So lately I had been in another rough patch and really depressed again. I stopped eating alot and my grandmother and mom started bugging me about it. I don't talk to them about how I feel and never will because of how they've treated me. My mom set me up a Dr appointment(call) that I didn't want and then she texted me saying "people care about me stop being so damn mean". Years and years of my family being mean to me I hated my family growing up I felt like an out cast. When my mom first found out about my depression an suicidal thoughts from my schools guidance counselor she asked me am I lying multiple times. My grandmother always has been the worst to me and growing up I even asked her does she really love me because of how I felt compared to my siblings and cousins. When I get into these super depressive moments they like to fact and act kind to me like they care so much but after a while they always go back to how they really feel which is that I'm a lazy burden. I act kind and speak to them but honestly I hate being around my entire family, I don't trust them and never will. I've been told I should forgive but I can't and won't. I told myself when I was a kid to never forgive anyone who made me hate life, I know that's not healthy but I won't change.
Thoughts: So lately I had been in... - Anxiety and Depre...
Thoughts
I can relate so much to this. Minus a few bits, this is me exactly. All I can say, is to stay strong. I know it doesn’t mean much, but me, this random stranger, is hoping for all good things for you!
I can relate to that as my family did similar to me and I always thought they hated me. I asked my mother many years later why she always shouted at me and ran me down. She looked at me and said I was trying to help you dear. I told her calmly that it didn't help in the slightest and actually had the reverse effect. That's when I understood that she had always loved me but didn't know a healthy way to show it or give love in a way I could relate to. It was nothing to do with me but her. In many ways she had a lousy upbringing too.

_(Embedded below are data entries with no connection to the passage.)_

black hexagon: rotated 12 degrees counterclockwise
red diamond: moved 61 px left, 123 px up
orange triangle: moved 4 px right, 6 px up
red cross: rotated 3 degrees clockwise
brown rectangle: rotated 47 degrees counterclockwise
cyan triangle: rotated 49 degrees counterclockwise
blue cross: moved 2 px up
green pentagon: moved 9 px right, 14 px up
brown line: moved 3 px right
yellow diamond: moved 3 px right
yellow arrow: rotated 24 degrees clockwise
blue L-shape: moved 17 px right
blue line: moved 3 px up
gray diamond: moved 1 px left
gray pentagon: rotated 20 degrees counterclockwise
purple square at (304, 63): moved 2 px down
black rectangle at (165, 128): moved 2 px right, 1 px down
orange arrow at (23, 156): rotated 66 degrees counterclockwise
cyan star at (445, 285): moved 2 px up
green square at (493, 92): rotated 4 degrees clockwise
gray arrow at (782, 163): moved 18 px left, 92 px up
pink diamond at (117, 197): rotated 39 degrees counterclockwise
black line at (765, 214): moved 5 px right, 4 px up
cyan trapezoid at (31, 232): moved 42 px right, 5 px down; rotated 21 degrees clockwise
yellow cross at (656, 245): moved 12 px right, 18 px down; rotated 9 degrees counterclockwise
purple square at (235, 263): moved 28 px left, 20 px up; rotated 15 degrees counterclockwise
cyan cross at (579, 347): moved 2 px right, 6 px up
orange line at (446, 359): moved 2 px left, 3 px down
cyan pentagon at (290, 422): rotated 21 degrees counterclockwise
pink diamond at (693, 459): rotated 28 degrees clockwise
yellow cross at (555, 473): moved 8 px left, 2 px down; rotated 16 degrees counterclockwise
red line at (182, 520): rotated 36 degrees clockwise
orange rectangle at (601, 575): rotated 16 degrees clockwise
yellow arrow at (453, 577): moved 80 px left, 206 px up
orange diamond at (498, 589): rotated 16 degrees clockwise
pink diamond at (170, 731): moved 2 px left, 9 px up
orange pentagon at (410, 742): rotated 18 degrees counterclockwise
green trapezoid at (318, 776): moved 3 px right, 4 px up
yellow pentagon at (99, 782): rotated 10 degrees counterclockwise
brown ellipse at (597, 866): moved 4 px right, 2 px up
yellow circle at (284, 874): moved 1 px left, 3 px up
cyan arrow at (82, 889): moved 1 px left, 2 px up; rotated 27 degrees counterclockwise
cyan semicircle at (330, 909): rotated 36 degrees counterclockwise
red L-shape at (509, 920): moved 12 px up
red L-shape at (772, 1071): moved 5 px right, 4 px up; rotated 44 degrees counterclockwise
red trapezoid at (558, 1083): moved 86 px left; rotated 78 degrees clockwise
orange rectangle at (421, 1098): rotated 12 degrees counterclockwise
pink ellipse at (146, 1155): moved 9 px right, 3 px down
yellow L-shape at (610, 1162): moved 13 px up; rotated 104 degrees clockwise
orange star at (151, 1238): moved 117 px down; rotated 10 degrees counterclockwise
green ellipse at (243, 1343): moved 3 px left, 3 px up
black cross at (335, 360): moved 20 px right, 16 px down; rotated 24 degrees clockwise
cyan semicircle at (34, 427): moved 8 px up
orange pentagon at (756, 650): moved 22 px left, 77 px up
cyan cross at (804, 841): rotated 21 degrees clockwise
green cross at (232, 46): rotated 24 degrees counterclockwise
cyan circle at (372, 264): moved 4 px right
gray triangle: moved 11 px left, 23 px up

You don't have to forget or forgive your family but you do need to get rid of bitterness and resentment, not for their sake but for yours. When you carry such negativity round it only hurts YOU. I know you are not at the stage yet where you can really understand this or can imagine it happening but in time you will find this to be true.
No matter real or perceived wrongs there comes a point in life where you have to own the damage regardless and as an adult you will be able to so you can move forward and leave the past where it belongs. In the past. I know you are shaking your head now going 'No way' but I have been where you are and thought the same. Age has taught me differently. It will happen to you too in the years to come.